Ich bin mit einem eher mulmigen Gefühl ins Jahr 2016 gestartet. Mich beschäftigen noch die Ereignisse des letzten Jahres. Als ich im Fernsehen die Jahresrückblicke verfolgt habe, ist es mir vorgekommen, als ob eine Krise auf die andere gefolgt ist und ein Unglück auf das nächste. Währungskrise, Krieg und Terror machen mir Sorgen. Und auch wenn die Politiker sich auf dem Klimagipfel endlich zu notwendigen Maßnahmen durchgerungen haben, habe ich kein gutes Gefühl, wenn ich an das warme Wetter im Dezember denke. Ein „alles wird gut“, wie die Moderatorin Nina Ruge es oft gesagt hat, kommt mir da nicht so einfach über die Lippen.

In einer Pressenotiz habe ich von Kindern und Jugendlichen gelesen, die am Silvesterabend bei Papst Franziskus waren. Sie haben wahrscheinlich auch nach einigen dieser kritischen Punkte gefragt. Er hat jedenfalls geantwortet: „Das Gute gewinnt immer, auch wenn es in manchen Momenten schwächer und unsichtbar zu sein scheint“.

Noch in derselben Nacht ist es dann in Köln und in anderen Städten zu den Ausschreitungen gekommen. Das gibt eher dem zweiten Teil dieses Satzes Recht. Im Moment scheint das Gute wohl wirklich schwächer oder unsichtbar zu sein. Trotzdem gefällt mir, was der Papst gesagt hat. Er blickt nämlich über den Moment hinaus auf das, was letzten Endes zählt.
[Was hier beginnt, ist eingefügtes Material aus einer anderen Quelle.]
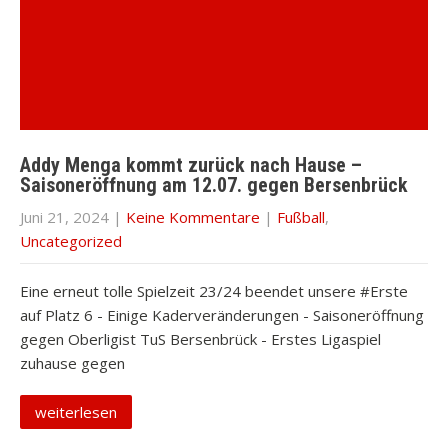
Addy Menga kommt zurück nach Hause –
Saisoneröffnung am 12.07. gegen Bersenbrück
Juni 21, 2024
|
Keine Kommentare
|
Fußball
,
Uncategorized
Eine erneut tolle Spielzeit 23/24 beendet unsere #Erste
auf Platz 6 - Einige Kaderveränderungen - Saisoneröffnung
gegen Oberligist TuS Bersenbrück - Erstes Ligaspiel
zuhause gegen
weiterlesen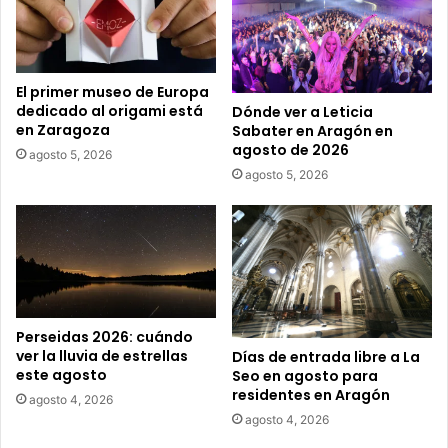
r
e
o
e
El primer museo de Europa
l
dedicado al origami está
Dónde ver a Leticia
e
en Zaragoza
Sabater en Aragón en
c
agosto de 2026
agosto 5, 2026
t
agosto 5, 2026
r
ó
n
i
c
o
Perseidas 2026: cuándo
ver la lluvia de estrellas
Días de entrada libre a La
este agosto
Seo en agosto para
residentes en Aragón
agosto 4, 2026
agosto 4, 2026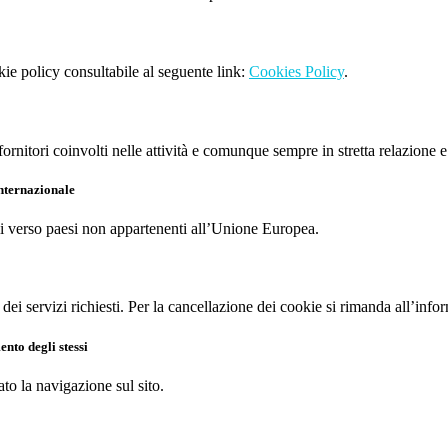
kie policy consultabile al seguente link:
Cookies Policy
.
ornitori coinvolti nelle attività e comunque sempre in stretta relazione e
internazionale
nali verso paesi non appartenenti all’Unione Europea.
 dei servizi richiesti. Per la cancellazione dei cookie si rimanda all’info
nto degli stessi
ato la navigazione sul sito.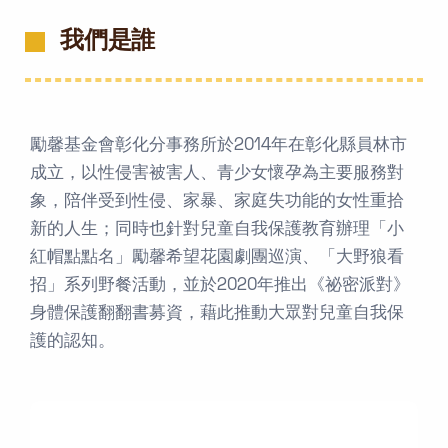
我們是誰
勵馨基金會彰化分事務所於2014年在彰化縣員林市
成立，以性侵害被害人、青少女懷孕為主要服務對
象，陪伴受到性侵、家暴、家庭失功能的女性重拾
新的人生；同時也針對兒童自我保護教育辦理「小
紅帽點點名」勵馨希望花園劇團巡演、「大野狼看
招」系列野餐活動，並於2020年推出《祕密派對》
身體保護翻翻書募資，藉此推動大眾對兒童自我保
護的認知。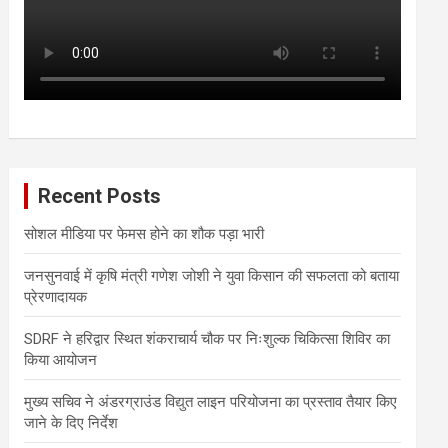
Recent Posts
सोशल मीडिया पर फेमस होने का शौक पड़ा भारी
जनसुनवाई में कृषि मंत्री गणेश जोशी ने युवा किसान की सफलता को बताया
प्रेरणादायक
SDRF ने हरिद्वार स्थित शंकराचार्य चौक पर निःशुल्क चिकित्सा शिविर का
किया आयोजन
मुख्य सचिव ने अंडरग्राउंड विद्युत लाइन परियोजना का प्रस्ताव तैयार किए
जाने के दिए निर्देश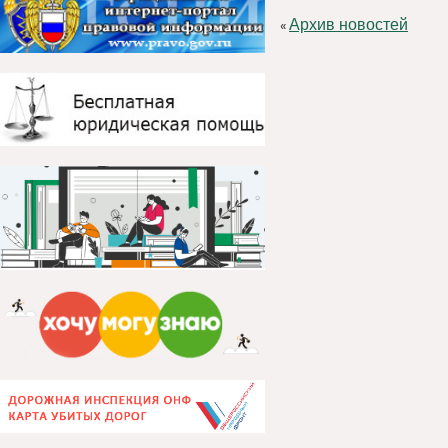
Архив новостей
«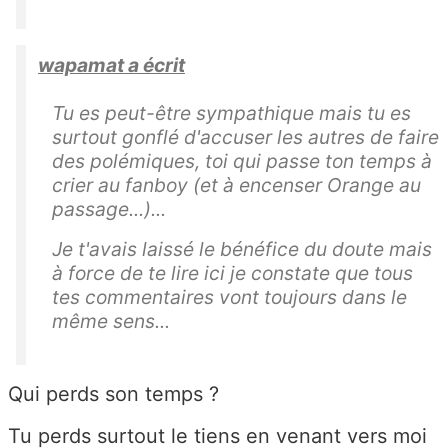
wapamat a écrit
Tu es peut-être sympathique mais tu es
surtout gonflé d'accuser les autres de faire
des polémiques, toi qui passe ton temps à
crier au fanboy (et à encenser Orange au
passage...)...
Je t'avais laissé le bénéfice du doute mais
à force de te lire ici je constate que tous
tes commentaires vont toujours dans le
même sens...
Qui perds son temps ?
Tu perds surtout le tiens en venant vers moi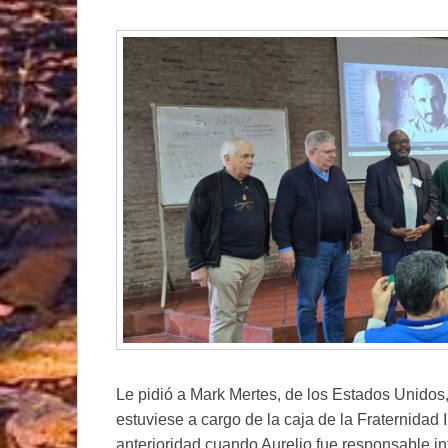
Le pidió a Mark Mertes, de los Estados Unidos, 
estuviese a cargo de la caja de la Fraternidad
anterioridad cuando Aurelio fue responsable in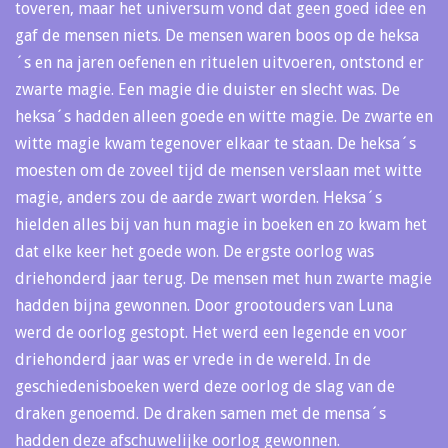
toveren, maar het universum vond dat geen goed idee en
gaf de mensen niets. De mensen waren boos op de heksa
´s en na jaren oefenen en rituelen uitvoeren, ontstond er
zwarte magie. Een magie die duister en slecht was. De
heksa´s hadden alleen goede en witte magie. De zwarte en
witte magie kwam tegenover elkaar te staan. De heksa´s
moesten om de zoveel tijd de mensen verslaan met witte
magie, anders zou de aarde zwart worden. Heksa´s
hielden alles bij van hun magie in boeken en zo kwam het
dat elke keer het goede won. De ergste oorlog was
driehonderd jaar terug. De mensen met hun zwarte magie
hadden bijna gewonnen. Door grootouders van Luna
werd de oorlog gestopt. Het werd een legende en voor
driehonderd jaar was er vrede in de wereld. In de
geschiedenisboeken werd deze oorlog de slag van de
draken genoemd. De draken samen met de mensa´s
hadden deze afschuwelijke oorlog gewonnen.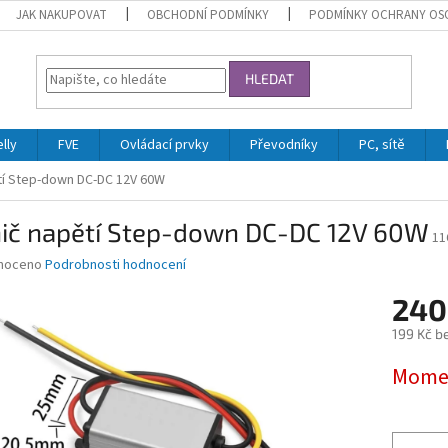
JAK NAKUPOVAT
OBCHODNÍ PODMÍNKY
PODMÍNKY OCHRANY OS
HLEDAT
lly
FVE
Ovládací prvky
Převodníky
PC, sítě
tí Step-down DC-DC 12V 60W
ič napětí Step-down DC-DC 12V 60W
11
né
noceno
Podrobnosti hodnocení
ní
240
u
199 Kč b
Měrná
Momen
cena:
ek.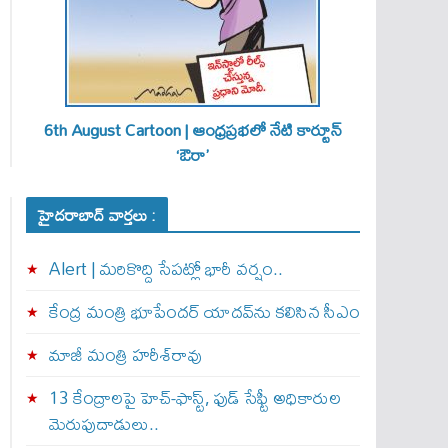
6th August Cartoon | ఆంధ్రప్రభలో నేటి కార్టూన్
‘ఔరా’
హైదరాబాద్ వార్తలు :
Alert | మ‌రికొద్ది సేప‌ట్లో భారీ వ‌ర్షం..
కేంద్ర మంత్రి భూపేందర్ యాదవ్‌ను కలిసిన సీఎం
మాజీ మంత్రి హరీశ్‌రావు
13 కేంద్రాలపై హెచ్-ఫాస్ట్, ఫుడ్ సేఫ్టీ అధికారుల
మెరుపుదాడులు..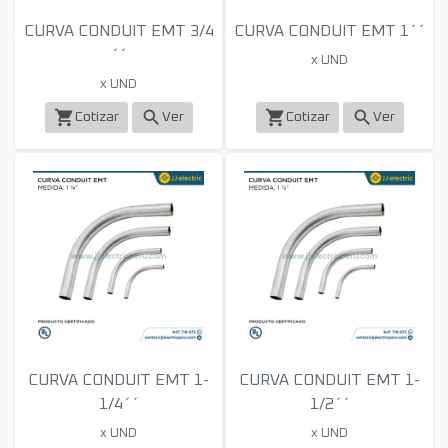
CURVA CONDUIT EMT 3/4
CURVA CONDUIT EMT 1´´
´´
x UND
x UND
shopping_cart
search
shopping_cart
search
Cotizar
Ver
Cotizar
Ver
CURVA CONDUIT EMT 1-
CURVA CONDUIT EMT 1-
1/4´´
1/2´´
x UND
x UND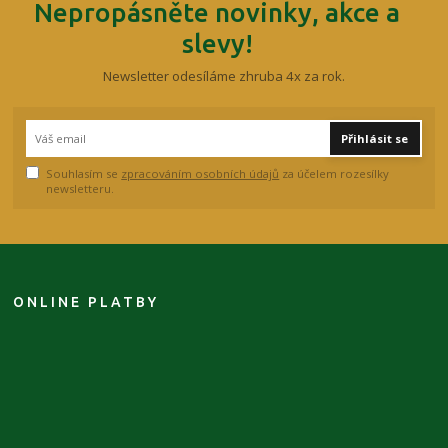
Nepropásněte novinky, akce a
slevy!
Newsletter odesíláme zhruba 4x za rok.
Přihlásit se
Souhlasím se
zpracováním osobních údajů
za účelem rozesílky
newsletteru.
ONLINE PLATBY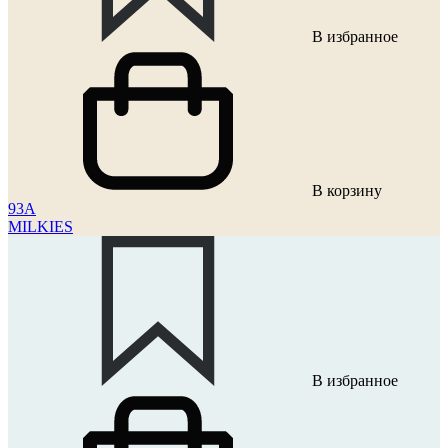
В избранное
В корзину
93A
MILKIES
В избранное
„Das Gute gewinnt immer, auch wenn es in manchen Momenten schwächer und unsichtbar zu sein scheint“. Je länger ich über diesen Satz von Papst Franziskus nachdenke, desto klarer wird mir eines: Es ist besser, wenn ich im neuen Jahr nicht nur auf das schaue, was aktuell bedrückend ist. Ich will meine Zeit auch dazu nutzen, weiter in die Zukunft zu schauen. Als Christ steckt da für mich eine Herausforderung drin: dass ich mich immer wieder daran orientiere, was Jesus geglaubt hat. Gerade er hätte ja bei seinem Tod am Kreuz resignieren können. Er hat das Gute gepredigt und nicht nur das. Er ist auf alle Menschen liebevoll zugegangen, die ihm begegnet sind. Einige haben das verstanden. Andere aber nicht. Die haben ihn als Bedrohung gesehen und aus dem Weg geräumt. Das sieht ja wieder so aus, als ob das Böse über das Gute siegt. Selbst bei Jesus. Er hat aber dieses Böse nicht weggezaubert, sondern ausgehalten. Und er hat sich dabei ganz auf Gott und seine Liebe verlassen. Darauf, dass Gott diese Welt mit all ihren Facetten liebt, auch mit dem, was nicht gut erscheint. Dass Jesus von den Toten auferstanden ist, heißt dann nicht nur, dass der Tod überwunden ist, sondern auch, dass diese Liebe so mächtig ist, dass sie das Böse entwaffnen kann.